**Your instructions**
Below are several entries. Transcribe exactly those lines that fall from the one with "على هامش مشاركته في أعمال الدورة (61) لمجلس" through the one with "واستعرض الوزير خلال اللقاء مستجدات الأوضاع في", end lines included.

== Segment start ==

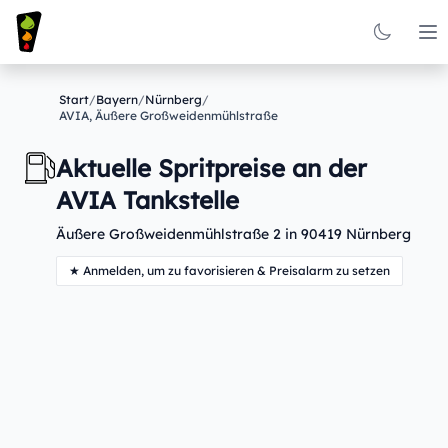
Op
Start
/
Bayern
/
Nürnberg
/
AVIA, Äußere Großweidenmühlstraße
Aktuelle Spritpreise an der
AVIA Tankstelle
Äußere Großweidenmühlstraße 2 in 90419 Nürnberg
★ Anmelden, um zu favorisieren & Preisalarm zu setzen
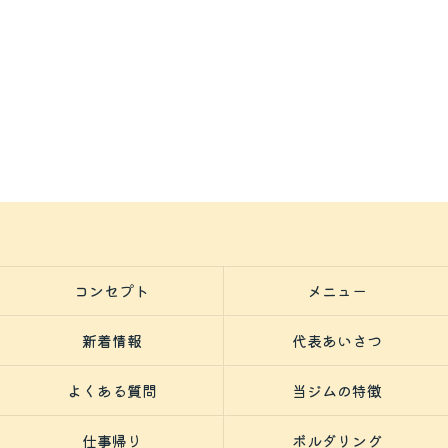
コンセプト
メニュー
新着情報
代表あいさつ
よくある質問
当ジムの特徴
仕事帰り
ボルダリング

== Segment end ==
== Segment start ==

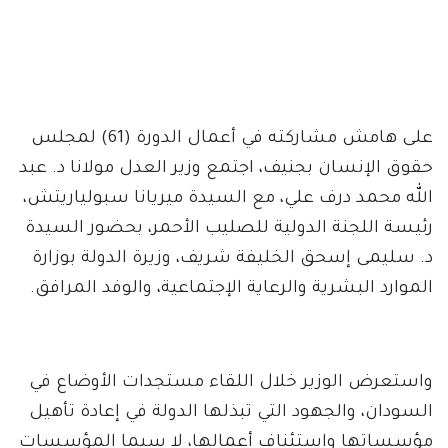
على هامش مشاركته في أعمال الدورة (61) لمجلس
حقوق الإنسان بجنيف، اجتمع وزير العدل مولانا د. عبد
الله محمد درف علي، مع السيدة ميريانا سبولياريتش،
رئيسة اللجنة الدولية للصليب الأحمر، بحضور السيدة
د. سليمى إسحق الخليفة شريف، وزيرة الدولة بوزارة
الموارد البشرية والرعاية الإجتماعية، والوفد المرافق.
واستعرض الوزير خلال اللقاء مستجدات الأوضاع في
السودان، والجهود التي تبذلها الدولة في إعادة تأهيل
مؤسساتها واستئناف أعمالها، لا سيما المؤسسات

== Segment end ==

**Completed exercise**
على هامش مشاركته في أعمال الدورة (61) لمجلس
حقوق الإنسان بجنيف، اجتمع وزير العدل مولانا د. عبد
الله محمد درف علي، مع السيدة ميريانا سبولياريتش،
رئيسة اللجنة الدولية للصليب الأحمر، بحضور السيدة
د. سليمى إسحق الخليفة شريف، وزيرة الدولة بوزارة
الموارد البشرية والرعاية الإجتماعية، والوفد المرافق.
واستعرض الوزير خلال اللقاء مستجدات الأوضاع في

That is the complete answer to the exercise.